=== Begin Enclosure ===
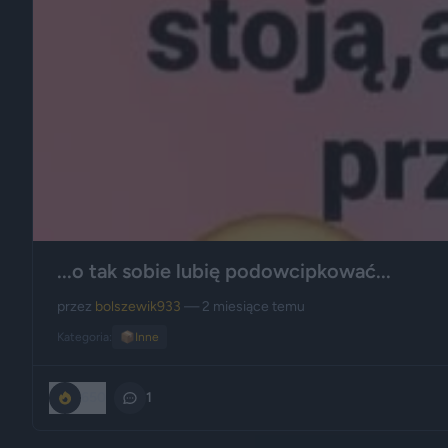
...o tak sobie lubię podowcipkować...
przez
bolszewik933
— 2 miesiące temu
Kategoria:
📦
Inne
650
1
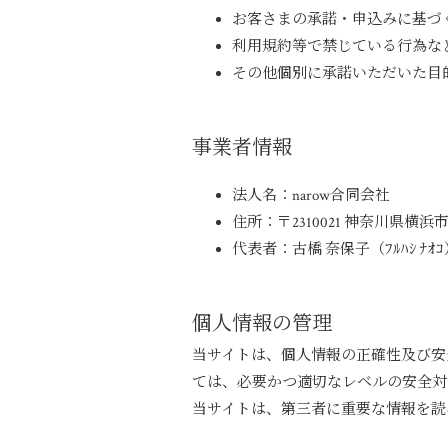
お客さまの承諾・申込みに基づ
利用規約等で禁じている行為な
その他個別に承諾いただいた目
事業者情報
法人名：narow合同会社
住所：〒2310021 神奈川県
代表者：古橋 奈保子（ﾌﾙﾊｼ ﾅｵｺ
個人情報の管理
当サイトは、個人情報の正確性及び安
ては、必要かつ適切なレベルの安全対
当サイトは、第三者に重要な情報を読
=== End Enclosure ===
_WHAT THIS TASK INVOLVES_
In the entries above, find lines with "当サイトは" and copy each.

_RESPONSE TO THE TASK_
当サイトは、個人情報の正確性及び安
当サイトは、第三者に重要な情報を読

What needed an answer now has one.